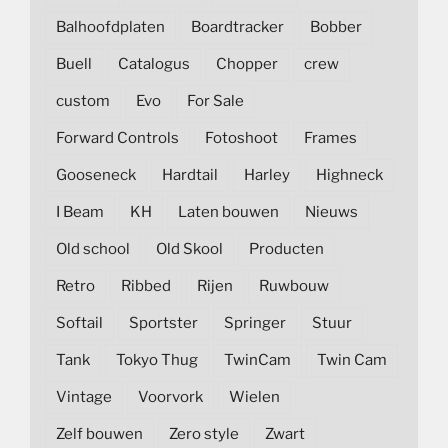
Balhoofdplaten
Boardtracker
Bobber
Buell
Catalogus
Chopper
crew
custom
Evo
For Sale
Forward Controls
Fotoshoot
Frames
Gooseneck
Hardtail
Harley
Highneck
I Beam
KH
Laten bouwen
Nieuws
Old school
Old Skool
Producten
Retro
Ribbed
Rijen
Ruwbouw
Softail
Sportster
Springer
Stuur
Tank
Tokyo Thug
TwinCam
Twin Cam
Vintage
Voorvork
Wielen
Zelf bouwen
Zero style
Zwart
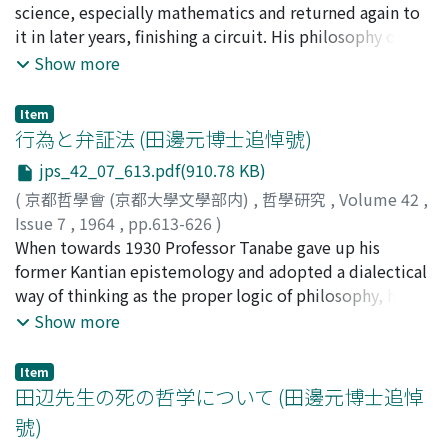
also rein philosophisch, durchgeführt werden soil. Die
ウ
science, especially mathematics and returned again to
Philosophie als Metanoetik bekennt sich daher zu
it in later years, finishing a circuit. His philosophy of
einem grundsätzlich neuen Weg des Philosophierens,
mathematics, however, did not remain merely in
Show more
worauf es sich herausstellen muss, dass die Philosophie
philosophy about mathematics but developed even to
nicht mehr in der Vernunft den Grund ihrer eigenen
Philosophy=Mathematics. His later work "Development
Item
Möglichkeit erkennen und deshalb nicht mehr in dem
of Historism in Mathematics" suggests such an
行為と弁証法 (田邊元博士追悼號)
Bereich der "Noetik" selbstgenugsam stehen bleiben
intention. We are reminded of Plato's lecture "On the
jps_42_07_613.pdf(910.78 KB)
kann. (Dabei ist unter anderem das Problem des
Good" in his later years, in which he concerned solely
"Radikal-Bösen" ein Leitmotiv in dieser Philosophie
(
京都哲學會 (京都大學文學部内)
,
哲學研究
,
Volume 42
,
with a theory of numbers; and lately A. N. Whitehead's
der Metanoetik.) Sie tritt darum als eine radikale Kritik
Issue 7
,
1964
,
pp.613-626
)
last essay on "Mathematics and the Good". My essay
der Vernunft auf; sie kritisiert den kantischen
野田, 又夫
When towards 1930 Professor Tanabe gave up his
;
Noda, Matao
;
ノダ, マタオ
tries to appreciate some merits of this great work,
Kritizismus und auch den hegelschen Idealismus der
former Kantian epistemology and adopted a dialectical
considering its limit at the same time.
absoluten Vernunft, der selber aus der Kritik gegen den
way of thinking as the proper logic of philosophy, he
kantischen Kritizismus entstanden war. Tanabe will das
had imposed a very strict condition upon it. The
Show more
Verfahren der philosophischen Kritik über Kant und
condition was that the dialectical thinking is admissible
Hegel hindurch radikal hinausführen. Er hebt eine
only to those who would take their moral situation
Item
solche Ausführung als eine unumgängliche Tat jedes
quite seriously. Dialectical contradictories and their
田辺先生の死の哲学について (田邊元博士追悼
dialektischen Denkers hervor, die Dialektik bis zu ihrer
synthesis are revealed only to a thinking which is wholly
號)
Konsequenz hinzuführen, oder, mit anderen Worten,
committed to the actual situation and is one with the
::::::::
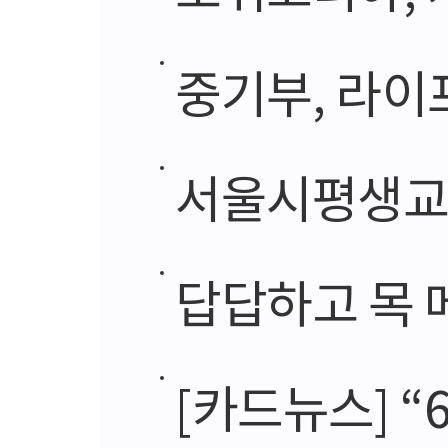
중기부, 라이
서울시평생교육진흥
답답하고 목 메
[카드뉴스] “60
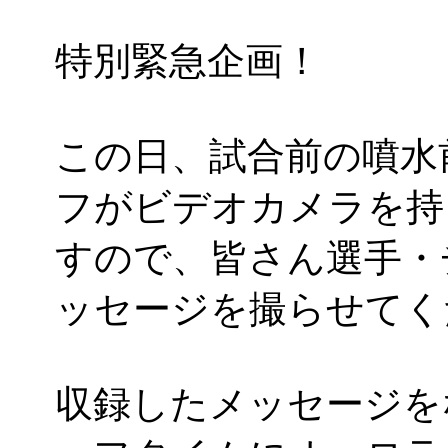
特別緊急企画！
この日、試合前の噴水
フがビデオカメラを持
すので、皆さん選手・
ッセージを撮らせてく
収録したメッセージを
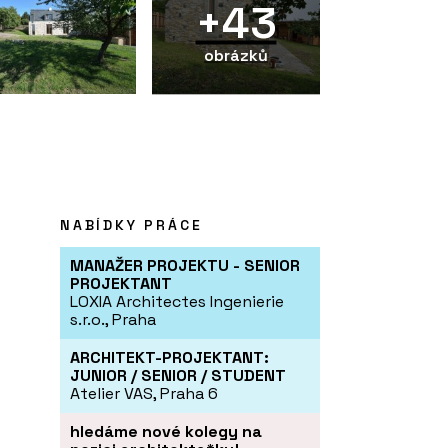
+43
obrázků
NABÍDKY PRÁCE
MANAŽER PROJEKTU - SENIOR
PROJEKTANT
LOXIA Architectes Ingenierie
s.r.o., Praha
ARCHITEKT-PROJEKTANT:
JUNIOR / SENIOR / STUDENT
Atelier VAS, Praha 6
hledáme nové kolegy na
::::::::
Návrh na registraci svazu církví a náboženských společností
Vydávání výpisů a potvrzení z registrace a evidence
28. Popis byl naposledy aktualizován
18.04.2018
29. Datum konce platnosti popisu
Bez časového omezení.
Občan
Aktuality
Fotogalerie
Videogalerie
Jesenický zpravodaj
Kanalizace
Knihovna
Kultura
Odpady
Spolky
::::::::
Task requirements:
Look through the records for the word "work". Every line that has it should be copied.

Output below:
Philosophy=Mathematics. His later work "Development
tries to appreciate some merits of this great work,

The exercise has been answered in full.